**** Dataset records

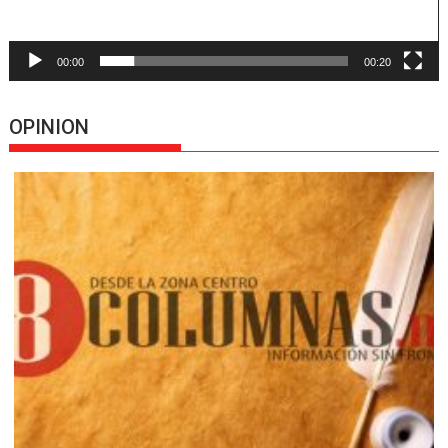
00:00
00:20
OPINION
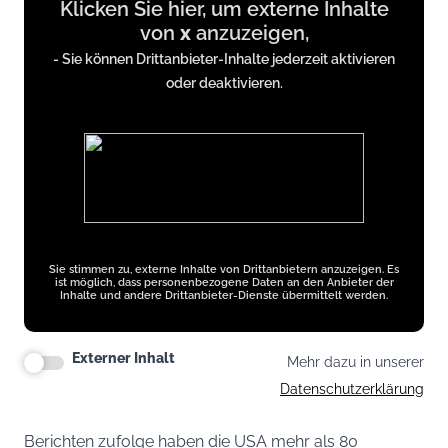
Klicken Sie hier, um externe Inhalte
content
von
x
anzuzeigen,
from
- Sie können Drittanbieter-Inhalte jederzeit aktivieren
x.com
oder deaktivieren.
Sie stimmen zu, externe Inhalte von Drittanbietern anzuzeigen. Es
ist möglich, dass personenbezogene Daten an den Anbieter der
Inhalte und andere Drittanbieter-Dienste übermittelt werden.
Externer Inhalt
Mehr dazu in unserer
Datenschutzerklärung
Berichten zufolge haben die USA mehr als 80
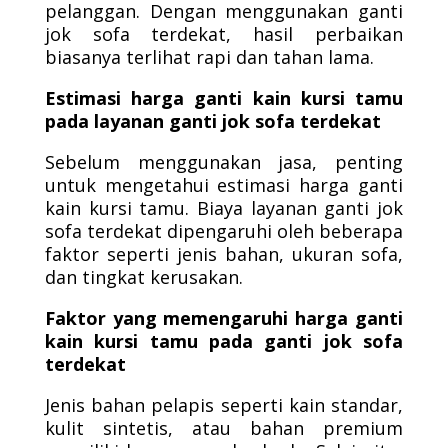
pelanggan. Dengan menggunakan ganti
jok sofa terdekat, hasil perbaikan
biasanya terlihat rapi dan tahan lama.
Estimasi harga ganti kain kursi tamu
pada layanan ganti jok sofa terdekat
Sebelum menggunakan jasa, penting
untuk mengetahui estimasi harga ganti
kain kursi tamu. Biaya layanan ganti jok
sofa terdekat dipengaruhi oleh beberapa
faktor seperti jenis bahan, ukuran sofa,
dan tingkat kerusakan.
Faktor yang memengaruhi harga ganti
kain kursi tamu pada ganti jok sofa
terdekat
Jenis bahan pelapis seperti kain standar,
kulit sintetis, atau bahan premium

********
**** Dataset records

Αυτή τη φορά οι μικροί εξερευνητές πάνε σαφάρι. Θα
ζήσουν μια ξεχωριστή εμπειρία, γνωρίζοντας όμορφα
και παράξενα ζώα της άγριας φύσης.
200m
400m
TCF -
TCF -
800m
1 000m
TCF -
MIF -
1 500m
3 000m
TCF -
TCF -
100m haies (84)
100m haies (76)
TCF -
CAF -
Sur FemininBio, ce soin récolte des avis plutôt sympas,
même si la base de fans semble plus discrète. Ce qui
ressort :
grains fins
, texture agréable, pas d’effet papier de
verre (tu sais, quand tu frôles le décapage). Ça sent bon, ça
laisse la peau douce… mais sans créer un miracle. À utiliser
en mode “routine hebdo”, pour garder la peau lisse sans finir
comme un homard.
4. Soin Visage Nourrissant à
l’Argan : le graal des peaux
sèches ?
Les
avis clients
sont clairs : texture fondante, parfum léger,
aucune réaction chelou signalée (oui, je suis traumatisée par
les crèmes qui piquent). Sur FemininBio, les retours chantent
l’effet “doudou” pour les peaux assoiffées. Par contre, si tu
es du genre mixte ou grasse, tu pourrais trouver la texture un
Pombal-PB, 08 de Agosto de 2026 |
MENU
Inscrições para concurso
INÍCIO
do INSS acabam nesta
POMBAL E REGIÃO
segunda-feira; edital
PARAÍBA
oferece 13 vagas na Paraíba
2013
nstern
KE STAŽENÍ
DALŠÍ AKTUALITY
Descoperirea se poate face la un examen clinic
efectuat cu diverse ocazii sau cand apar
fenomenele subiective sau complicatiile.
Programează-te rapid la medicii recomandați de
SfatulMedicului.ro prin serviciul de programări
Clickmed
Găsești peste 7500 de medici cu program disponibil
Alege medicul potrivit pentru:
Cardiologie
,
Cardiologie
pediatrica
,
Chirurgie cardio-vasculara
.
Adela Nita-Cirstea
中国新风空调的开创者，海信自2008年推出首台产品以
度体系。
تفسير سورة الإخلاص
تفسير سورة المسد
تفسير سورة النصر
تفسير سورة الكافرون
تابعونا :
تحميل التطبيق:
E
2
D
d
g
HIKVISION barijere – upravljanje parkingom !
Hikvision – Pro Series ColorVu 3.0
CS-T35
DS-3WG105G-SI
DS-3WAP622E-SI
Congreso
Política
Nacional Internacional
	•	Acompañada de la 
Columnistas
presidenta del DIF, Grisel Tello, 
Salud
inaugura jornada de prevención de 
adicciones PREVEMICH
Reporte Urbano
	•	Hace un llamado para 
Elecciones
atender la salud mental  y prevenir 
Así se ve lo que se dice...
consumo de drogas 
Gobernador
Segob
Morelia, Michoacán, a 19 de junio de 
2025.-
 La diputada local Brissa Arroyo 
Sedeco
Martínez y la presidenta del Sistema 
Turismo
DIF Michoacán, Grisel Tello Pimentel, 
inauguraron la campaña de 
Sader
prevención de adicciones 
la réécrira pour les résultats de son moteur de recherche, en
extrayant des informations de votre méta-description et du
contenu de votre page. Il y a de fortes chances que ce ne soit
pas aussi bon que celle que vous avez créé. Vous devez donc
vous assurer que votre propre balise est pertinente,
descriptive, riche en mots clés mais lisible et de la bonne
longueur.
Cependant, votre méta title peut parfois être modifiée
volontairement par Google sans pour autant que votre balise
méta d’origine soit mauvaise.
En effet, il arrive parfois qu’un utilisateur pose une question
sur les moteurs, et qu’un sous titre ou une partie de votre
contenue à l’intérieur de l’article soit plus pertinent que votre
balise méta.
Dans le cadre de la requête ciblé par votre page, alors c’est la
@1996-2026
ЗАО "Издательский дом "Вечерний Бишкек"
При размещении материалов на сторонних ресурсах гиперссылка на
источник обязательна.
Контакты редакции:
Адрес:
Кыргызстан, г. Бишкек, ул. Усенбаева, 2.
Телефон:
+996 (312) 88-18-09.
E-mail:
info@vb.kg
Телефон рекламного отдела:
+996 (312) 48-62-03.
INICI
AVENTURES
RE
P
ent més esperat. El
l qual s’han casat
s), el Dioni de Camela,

********

- **Your assignment**: Within the listing above, the range opens at the line with "efectuat cu diverse ocazii sau cand apar" and closes at the line with "prevención de adicciones". Reproduce exactly the lines of that range, including both ends.

- **Exercise output**:
efectuat cu diverse ocazii sau cand apar
fenomenele subiective sau complicatiile.
Programează-te rapid la medicii recomandați de
SfatulMedicului.ro prin serviciul de programări
Clickmed
Găsești peste 7500 de medici cu program disponibil
Alege medicul potrivit pentru:
Cardiologie
,
Cardiologie
pediatrica
,
Chirurgie cardio-vasculara
.
Adela Nita-Cirstea
中国新风空调的开创者，海信自2008年推出首台产品以
度体系。
تفسير سورة الإخلاص
تفسير سورة المسد
تفسير سورة النصر
تفسير سورة الكافرون
تابعونا :
تحميل التطبيق:
E
2
D
d
g
HIKVISION barijere – upravljanje parkingom !
Hikvision – Pro Series ColorVu 3.0
CS-T35
DS-3WG105G-SI
DS-3WAP622E-SI
Congreso
Política
Nacional Internacional
	•	Acompañada de la 
Columnistas
presidenta del DIF, Grisel Tello, 
Salud
inaugura jornada de prevención de 
adicciones PREVEMICH
Reporte Urbano
	•	Hace un llamado para 
Elecciones
atender la salud mental  y prevenir 
Así se ve lo que se dice...
consumo de drogas 
Gobernador
Segob
Morelia, Michoacán, a 19 de junio de 
2025.-
 La diputada local Brissa Arroyo 
Sedeco
Martínez y la presidenta del Sistema 
Turismo
DIF Michoacán, Grisel Tello Pimentel, 
inauguraron la campaña de 
Sader
prevención de adicciones 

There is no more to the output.